Nothing but an exact copy is wanted: the line with "пользователей на машине." and each line after it in the data below, last line included.

**Records provided**
══════════════════════════════
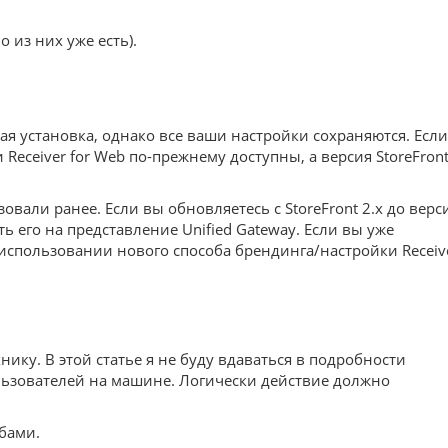
 из них уже есть).
ая установка, однако все ваши настройки сохраняются. Если
Receiver for Web по-прежнему доступны, а версия StoreFron
вали ранее. Если вы обновляетесь с StoreFront 2.x до верс
ь его на представление Unified Gateway. Если вы уже
ри использовании нового способа брендинга/настройки Receiv
нику. В этой статье я не буду вдаваться в подробности
пользователей на машине. Логически действие должно
обами.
══════════════════════════════
**Solution to this problem**
пользователей на машине. Логически действие должно
обами.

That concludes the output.